A lot of fantastic books got ruined. Nearly all of them are replacable -- eventually. Even if I had the money to buy them all again (and I don't, at least not more than 1 or 2 every pay period), it would take a while for them to come by mail. A lot of them weren't available in the New York Tri-State Area, and had to come from Borders/Amazon.
Some of the books that came by mail came from England. These were some of the books that helped me to understand soccer for the first time. Some of the soccer books I bought were available in New Jersey and New York City bookstores. But they're all ruined. Soaked.
"They're soaked, and I know they are."
"This game's abandoned."
"Bloody hell."
Amazingly, one book that I was sure was a goner was a 1960 world atlas that my mother got from an old family friend. The binding is already nearly shot, but the covers and pages were fine... and still are. The bookcase that one was in wasn't affected.
In the bookcase that was ruined, I lost signed copies -- already signed when I got them, so they weren't personally autographed -- of Jim Bouton's Ball Four and Dan Shaughnessy's Reversing the Curse. I lost Rob Neyer's Big Book of Baseball Lineups and Rob Neyer's Big Book of Baseball Blunders, and Allen Barra's recent books re-examining long-held baseball beliefs. I didn't have those four books for very long, but I loved them. Even when I don't agree with Neyer and Barra, I love that they sometimes make me think of things in a different way.
Actually, I would disagree with Barra frequently: Not only is he a Met fan, but he's from Old Bridge, East Brunswick's arch-rival. The Purple Bastards! (Actually, since he's older than I am, that would be the Blue Bastards, as the school was then known as Madison Central and had different colors.)
But I was thrilled at 2 books that survived, both by baseball players who began in the late 1940s and starred into the 1950s. What I Learned From Jackie Robinson, by his Brooklyn Dodger teammate Carl Erskine, whose nasty curveball led him to win several big games for Dem Bums, including two no-hitters (one against the hated New York Giants) and Game 4 of the 1953 World Series in which he beat the Yankees, striking out 14 batters to set a Series record that lasted for 10 years.
And Baseball Forever, by Ralph Kiner, slugger for the Pittsburgh Pirates and broadcaster for the New York Mets for their entire history from 1962 to the present (and while he's done just one game a week the last few years, he is scheduled to be back this season at age 88).

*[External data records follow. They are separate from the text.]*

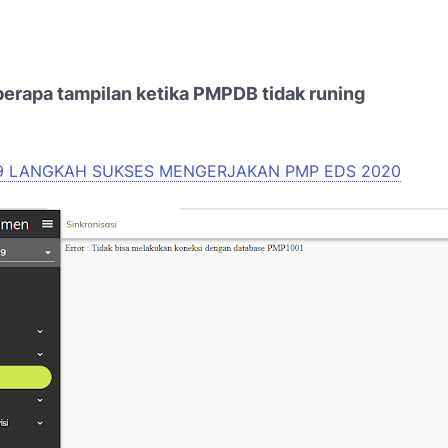
berapa tampilan ketika PMPDB tidak runing
9 LANGKAH SUKSES MENGERJAKAN PMP EDS 2020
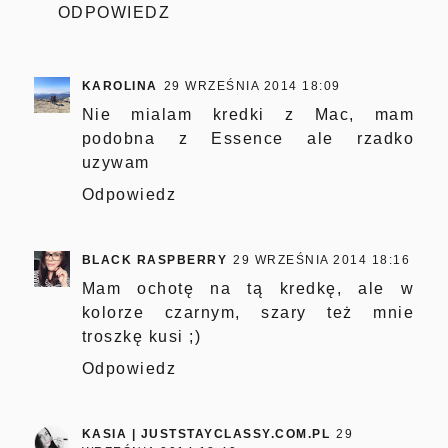
ODPOWIEDZ
KAROLINA
29 WRZEŚNIA 2014 18:09
Nie mialam kredki z Mac, mam
podobna z Essence ale rzadko
uzywam
Odpowiedz
BLACK RASPBERRY
29 WRZEŚNIA 2014 18:16
Mam ochotę na tą kredkę, ale w
kolorze czarnym, szary też mnie
troszkę kusi ;)
Odpowiedz
KASIA | JUSTSTAYCLASSY.COM.PL
29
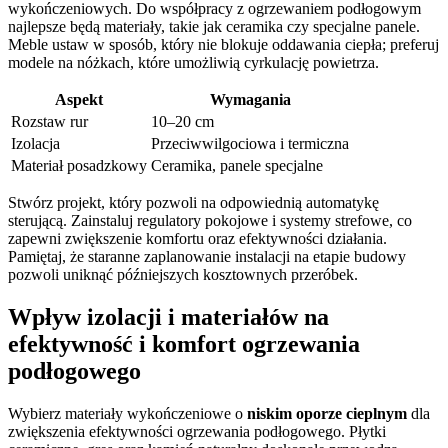
wykończeniowych. Do współpracy z ogrzewaniem podłogowym
najlepsze będą materiały, takie jak ceramika czy specjalne panele.
Meble ustaw w sposób, który nie blokuje oddawania ciepła; preferuj
modele na nóżkach, które umożliwią cyrkulację powietrza.
Aspekt
Wymagania
Rozstaw rur
10–20 cm
Izolacja
Przeciwwilgociowa i termiczna
Materiał posadzkowy
Ceramika, panele specjalne
Stwórz projekt, który pozwoli na odpowiednią automatykę
sterującą. Zainstaluj regulatory pokojowe i systemy strefowe, co
zapewni zwiększenie komfortu oraz efektywności działania.
Pamiętaj, że staranne zaplanowanie instalacji na etapie budowy
pozwoli uniknąć późniejszych kosztownych przeróbek.
Wpływ izolacji i materiałów na
efektywność i komfort ogrzewania
podłogowego
Wybierz materiały wykończeniowe o
niskim oporze cieplnym
dla
zwiększenia efektywności ogrzewania podłogowego. Płytki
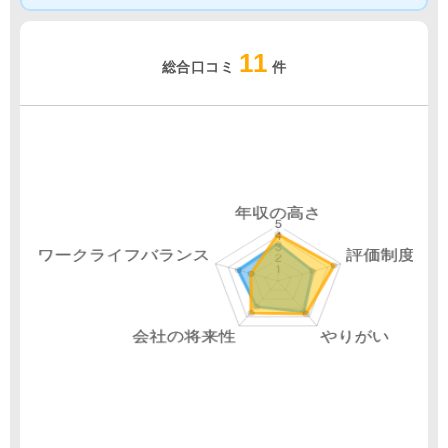
11
総合口コミ
件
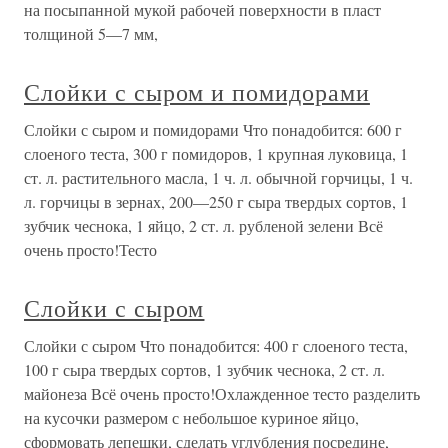
на посыпанной мукой рабочей поверхности в пласт
толщиной 5—7 мм,
Слойки с сыром и помидорами
Слойки с сыром и помидорами Что понадобится: 600 г
слоеного теста, 300 г помидоров, 1 крупная луковица, 1
ст. л. растительного масла, 1 ч. л. обычной горчицы, 1 ч.
л. горчицы в зернах, 200—250 г сыра твердых сортов, 1
зубчик чеснока, 1 яйцо, 2 ст. л. рубленой зелени Всё
очень просто!Тесто
Слойки с сыром
Слойки с сыром Что понадобится: 400 г слоеного теста,
100 г сыра твердых сортов, 1 зубчик чеснока, 2 ст. л.
майонеза Всё очень просто!Охлажденное тесто разделить
на кусочки размером с небольшое куриное яйцо,
сформовать лепешки, сделать углубления посредине,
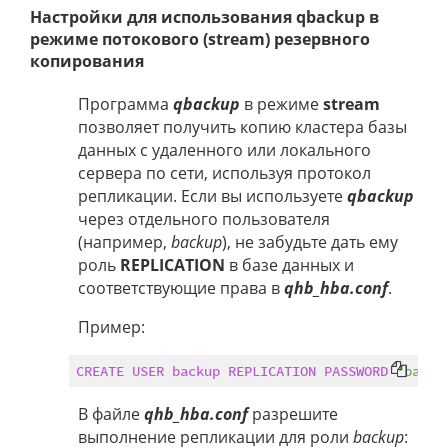
Настройки для использования qbackup в
режиме потокового (stream) резервного
копирования
Программа
qbackup
в режиме
stream
позволяет получить копию кластера базы
данных с удаленного или локального
сервера по сети, используя протокол
репликации. Если вы используете
qbackup
через отдельного пользователя
(например,
backup
), не забудьте дать ему
роль
REPLICATION
в базе данных и
соответствующие права в
qhb_hba.conf
.
Пример:
CREATE
USER
backup
REPLICATION
PASSWORD
'backu
В файле
qhb_hba.conf
разрешите
выполнение репликации для роли
backup
:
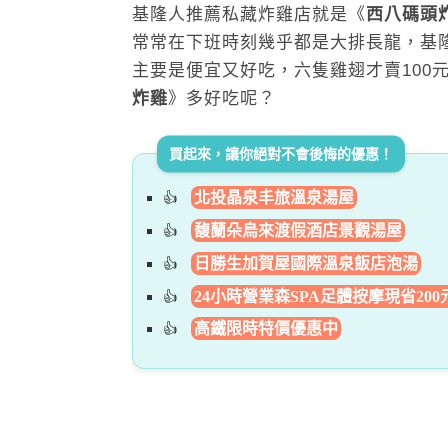
基隆人推薦私藏炸雞店就是《
西八碼頭
常常在下班時刻幾乎都是大排長龍，基
主要是便宜又好吃，六隻雞翅才賣100
炸雞
》多好吃呢？
買起來，讓你絕對不會後悔的優惠！
北投晶泉丰旅溫泉湯屋
馥蘭朵烏來渡假酒店景觀湯屋
日勝生加賀屋國際溫泉飯店泡湯
24小時營業森SPA足體按摩現省200
高鐵限時特價優惠中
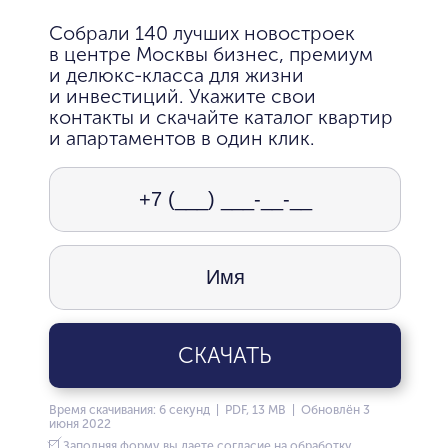
Собрали 140 лучших новостроек
в центре Москвы бизнес, премиум
и делюкс-класса для жизни
и инвестиций. Укажите свои
контакты и скачайте каталог квартир
и апартаментов в один клик.
СКАЧАТЬ
Время скачивания: 6 секунд | PDF, 13 MB | Обновлён 3
июня 2022
Заполняя форму вы даете согласие на обработку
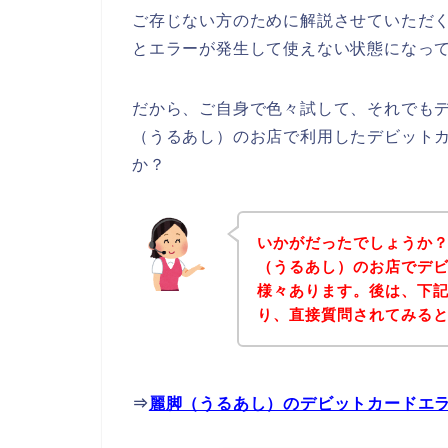
ご存じない方のために解説させていただ
とエラーが発生して使えない状態になって
だから、ご自身で色々試して、それでも
（うるあし）のお店で利用したデビット
か？
いかがだったでしょうか
（うるあし）のお店でデ
様々あります。後は、下
り、直接質問されてみる
⇒
麗脚（うるあし）のデビットカードエ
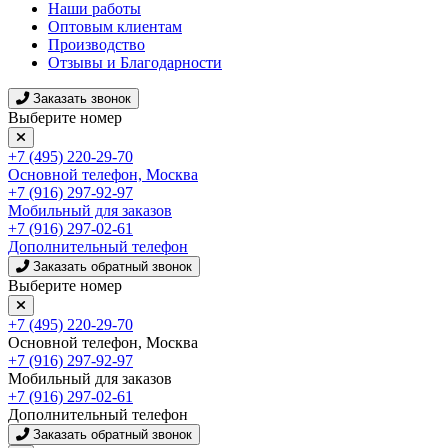
Наши работы
Оптовым клиентам
Производство
Отзывы и Благодарности
Заказать звонок
Выберите номер
+7 (495) 220-29-70
Основной телефон, Москва
+7 (916) 297-92-97
Мобильный для заказов
+7 (916) 297-02-61
Дополнительный телефон
Заказать обратный звонок
Выберите номер
+7 (495) 220-29-70
Основной телефон, Москва
+7 (916) 297-92-97
Мобильный для заказов
+7 (916) 297-02-61
Дополнительный телефон
Заказать обратный звонок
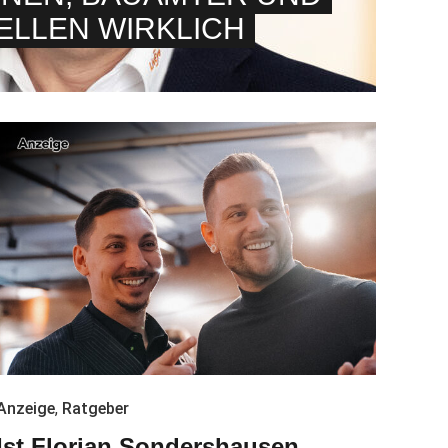
LLEN WIRKLICH
Anzeige
,
Ratgeber
Ist Florian Sondershausen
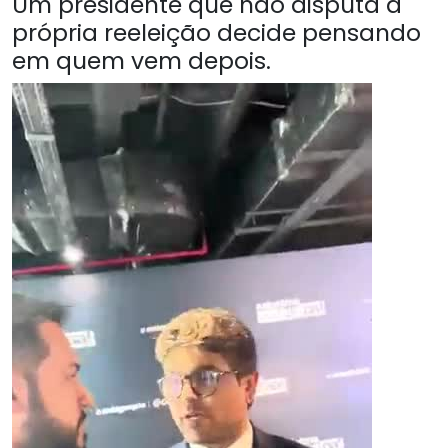
Um presidente que não disputa a
própria reeleição decide pensando
em quem vem depois.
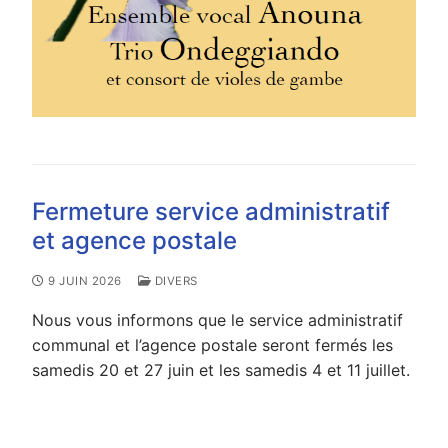
Fermeture service administratif
et agence postale
9 JUIN 2026
DIVERS
Nous vous informons que le service administratif
communal et l’agence postale seront fermés les
samedis 20 et 27 juin et les samedis 4 et 11 juillet.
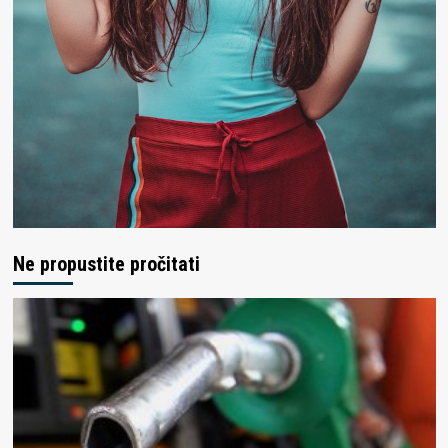
Ne propustite pročitati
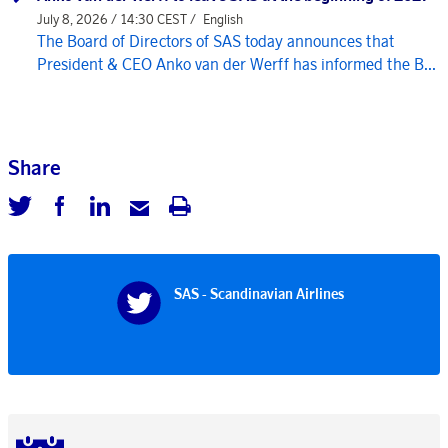
July 8, 2026 / 14:30 CEST /
English
The Board of Directors of SAS today announces that
President & CEO Anko van der Werff has informed the B...
Share
SAS - Scandinavian Airlines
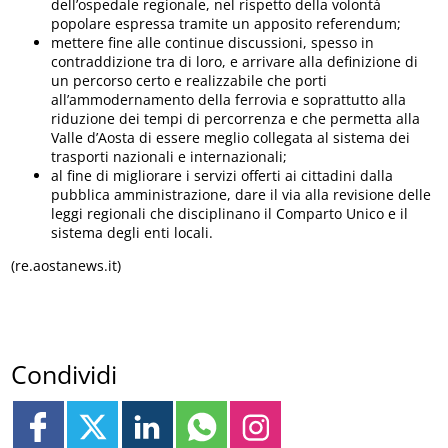
dell’ospedale regionale, nel rispetto della volontà
popolare espressa tramite un apposito referendum;
mettere fine alle continue discussioni, spesso in
contraddizione tra di loro, e arrivare alla definizione di
un percorso certo e realizzabile che porti
all’ammodernamento della ferrovia e soprattutto alla
riduzione dei tempi di percorrenza e che permetta alla
Valle d’Aosta di essere meglio collegata al sistema dei
trasporti nazionali e internazionali;
al fine di migliorare i servizi offerti ai cittadini dalla
pubblica amministrazione, dare il via alla revisione delle
leggi regionali che disciplinano il Comparto Unico e il
sistema degli enti locali.
(re.aostanews.it)
Condividi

Erskine's book was the last thing my Grandma gave me before she died. Kiner's book was the last thing I gave her, and naturally, it was one of the books Mom let me take it from her house after the end.
It didn't occur to me to attach special meaning to those books before tonight. I just didn't think of it. I do now.
It resulted in my coming up with a "Yogiism": I told Mom, "It's the sort of thing you don't think about until you think about it."
This whole thing could have been a lot worse. Nobody was killed or injured -- at least, not in my house, not in my neighborhood, and probably not in East Brunswick or even in Middlesex County. But a few people in New Jersey have been killed, and elsewhere up and down the Northeast Corridor from Boston's northern suburbs to the Tidewater region of Virginia. And over a quarter of a million people in the New York Tri-State Area are still without power, 3 days later.
It sure didn't seem like it over the weekend, when I lost a refrigerator full of food and needed to borrow the shower in my sister's condo, and the whole family still needs to borrow it and her washer and dryer. Fortunately, she's letting us, because she was planning on going on vacation this week anyway. But we were damn lucky.
The power came back on last night, so we did not have to "beware the Ides of March." We might not yet get our own hot water and laundry back tomorrow, St. Patrick's Day, but we are lucky.
But then, as that great Englishman of Irish descent, John Lennon, put it, "If you really had the luck of the Irish, you'd wish you were English instead."